Malus le lanzó a Silar una mirada envenenada.

—Así que el drachau reaccionó mal ante la tortura de Fuerlan.

—Le ordenó a tu padre que te matara con sus propias manos —replicó Silar—. Supongo que fue lo mejor que se le ocurrió para evitar la cólera del Rey Brujo. Balneth Calamidad no tenía muchas posibilidades de exigir justicia si su más amargo enemigo ya había dado los pasos necesarios para solucionar el asunto.

Malus consideró el problema.

—¿Así que cuando el vaulkhar no me encontró en la ciudad, confiscó mis bienes?

Silar sonrió con tristeza.

—¿Recuerdas a los nobles que invirtieron en tu incursión esclavista, los que perdieron una considerable fortuna cuando los esclavos fueron asesinados fuera de Ciar Karond? Se unieron todos y reclamaron el pago de la deuda pocos días después de que te fueras. Y puesto que te habías marchado, pudieron presentarle la petición a tu padre. Saldó la deuda y te desposeyó de tus bienes para cubrir sus pérdidas. ¿Ahora ves lo que puede provocar un solo acto temerario?

—Ya lo creo que sí —replicó Malus con frialdad, al borde de perder la paciencia—. Y volvería a hacerlo en las mismas circunstancias. Es mi privilegio como noble, Silar. No lo olvides.

Silar inclinó la cabeza.

—Por supuesto, temido señor. Sólo deseo hacerte ver la profundidad del problema al que has regresado.

El noble rió amargamente.

—Está más embrollado de lo que tú sabes, Silar Sangre de Espinas.
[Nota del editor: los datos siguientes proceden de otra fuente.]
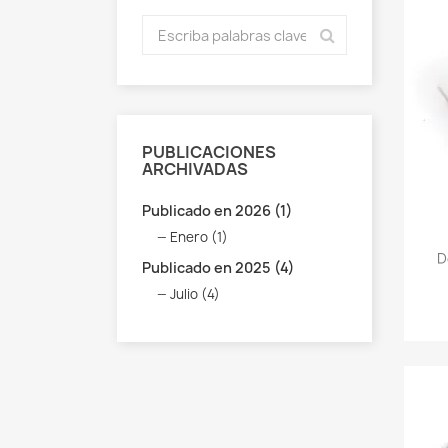
PUBLICACIONES
ARCHIVADAS
Publicado en 2026 (1)
Enero (1)
D
Publicado en 2025 (4)
Julio (4)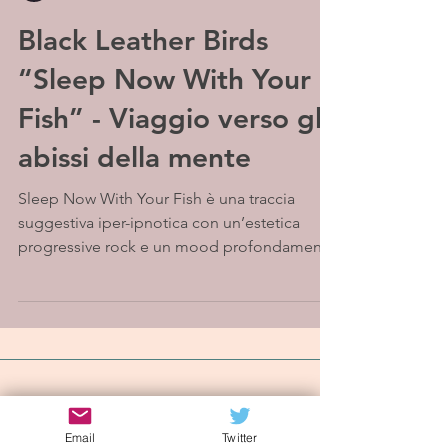
Black Leather Birds
“Sleep Now With Your
Fish” - Viaggio verso gli
abissi della mente
Sleep Now With Your Fish è una traccia
suggestiva iper-ipnotica con un’estetica
progressive rock e un mood profondamente
cupo Il progetto...
Iscriviti alla mailing list
Email
Twitter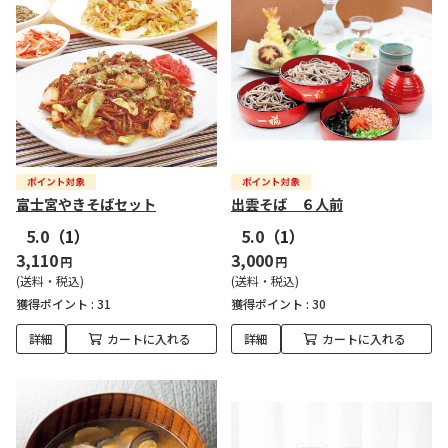
富士宮やきそばセット
出雲そば ６人前
5.0
（1）
5.0
（1）
3,110
3,000
円
円
(送料・税込)
(送料・税込)
獲得ポイント :
31
獲得ポイント :
30
詳細
カートに入れる
詳細
カートに入れる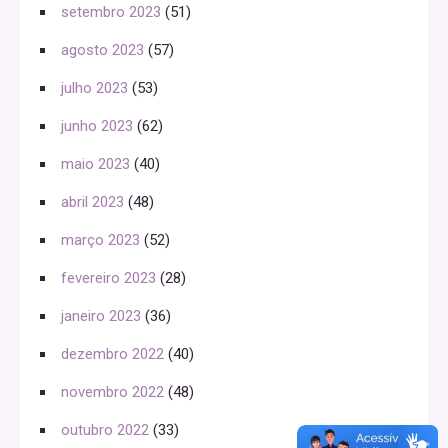
setembro 2023
(51)
agosto 2023
(57)
julho 2023
(53)
junho 2023
(62)
maio 2023
(40)
abril 2023
(48)
março 2023
(52)
fevereiro 2023
(28)
janeiro 2023
(36)
dezembro 2022
(40)
novembro 2022
(48)
outubro 2022
(33)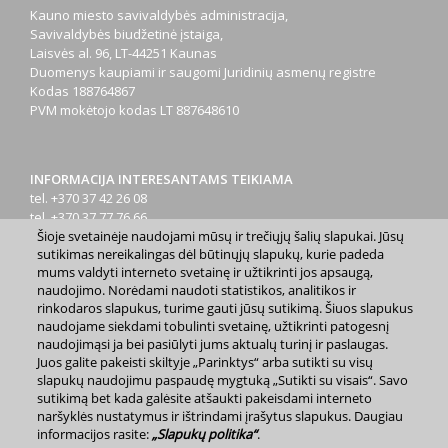
Kauno miesto savivaldybės administracija,
Savivaldybės biudžetinė įstaiga,
Laisvės al. 96, LT-44251 Kaunas
Duomenys kaupiami ir saugomi Juridinių asmenų registre
Kodas
188764867
PVM mokėtojo kodas
LT 887648610
INFORMACIJA INTERESANTAMS TEIKIAMA
tel. +370 37 42 26 08
tel. +370 37 77 76 66
Šioje svetainėje naudojami mūsų ir trečiųjų šalių slapukai. Jūsų
tel. +370 660 07000
sutikimas nereikalingas dėl būtinųjų slapukų, kurie padeda
el. p.
info@kaunas.lt
mums valdyti interneto svetainę ir užtikrinti jos apsaugą,
naudojimo. Norėdami naudoti statistikos, analitikos ir
rinkodaros slapukus, turime gauti jūsų sutikimą. Šiuos slapukus
naudojame siekdami tobulinti svetainę, užtikrinti patogesnį
naudojimąsi ja bei pasiūlyti jums aktualų turinį ir paslaugas.
Juos galite pakeisti skiltyje „Parinktys“ arba sutikti su visų
2023 m. Kauno miesto savivaldybė. Kopijuoti ir platinti
slapukų naudojimu paspaudę mygtuką „Sutikti su visais“. Savo
www.kaunas.lt skelbiamą informaciją be autorių sutikimo draudžiama.
sutikimą bet kada galėsite atšaukti pakeisdami interneto
|
Svetainės žemėlapis »
naršyklės nustatymus ir ištrindami įrašytus slapukus. Daugiau
informacijos rasite:
„Slapukų politika“
.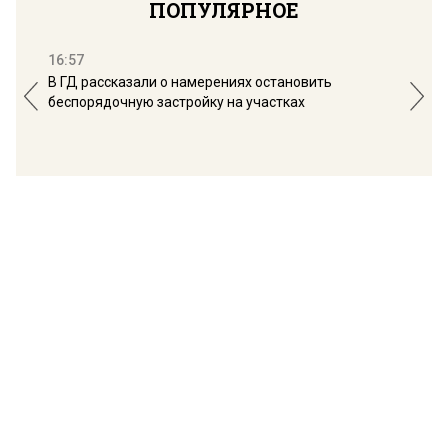
ПОПУЛЯРНОЕ
16:57
13:
В ГД рассказали о намерениях остановить
Соб
беспорядочную застройку на участках
пол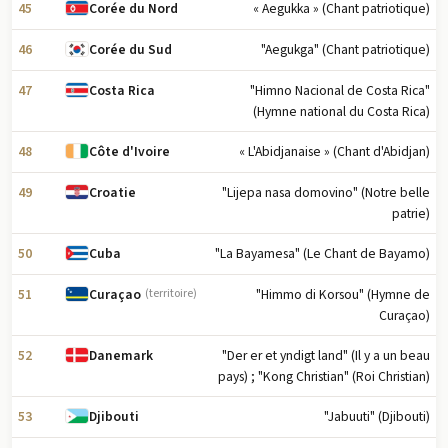
45
« Aegukka » (Chant patriotique)
Corée du Nord
46
"Aegukga" (Chant patriotique)
Corée du Sud
47
"Himno Nacional de Costa Rica"
Costa Rica
(Hymne national du Costa Rica)
48
« L'Abidjanaise » (Chant d'Abidjan)
Côte d'Ivoire
49
"Lijepa nasa domovino" (Notre belle
Croatie
patrie)
50
"La Bayamesa" (Le Chant de Bayamo)
Cuba
51
"Himmo di Korsou" (Hymne de
Curaçao
(territoire)
Curaçao)
52
"Der er et yndigt land" (Il y a un beau
Danemark
pays) ; "Kong Christian" (Roi Christian)
53
"Jabuuti" (Djibouti)
Djibouti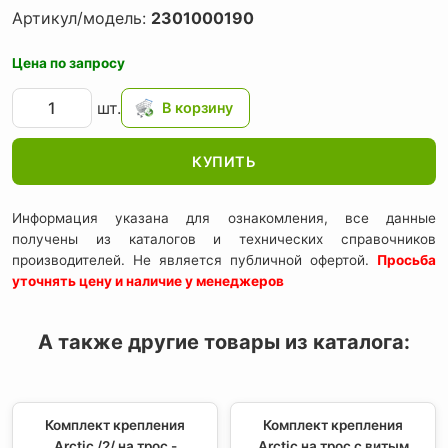
Артикул/модель:
2301000190
Цена по запросу
шт.
КУПИТЬ
Информация указана для ознакомления, все данные
получены из каталогов и технических справочников
производителей. Не является публичной офертой.
Просьба
уточнять цену и наличие у менеджеров
А также другие товары из каталога:
Комплект крепления
Комплект крепления
Arctic /2/ на трос -
Arctic на трос с витым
Pero, al menos, ahora no tendré que preocuparme por los asesinos del templo de Khaine, ya que mi padre ha saldado la deuda.

—No es así, mi señor —intervino Arleth Vann, cuyo agudo susurro se alzó desde las sombras del otro extremo de la sala. El antiguo asesino del templo buscaba la penumbra por instinto, por afinidad—. La deuda de sangre sigue vigente entre tú y el Señor del Asesinato.

—¡Pero eso no tiene ningún sentido! —gritó Malus, acalorado—. Mis antiguos aliados han cobrado la deuda; ¿por qué iban a continuar manteniendo a los sabuesos de Khaine tras mi rastro?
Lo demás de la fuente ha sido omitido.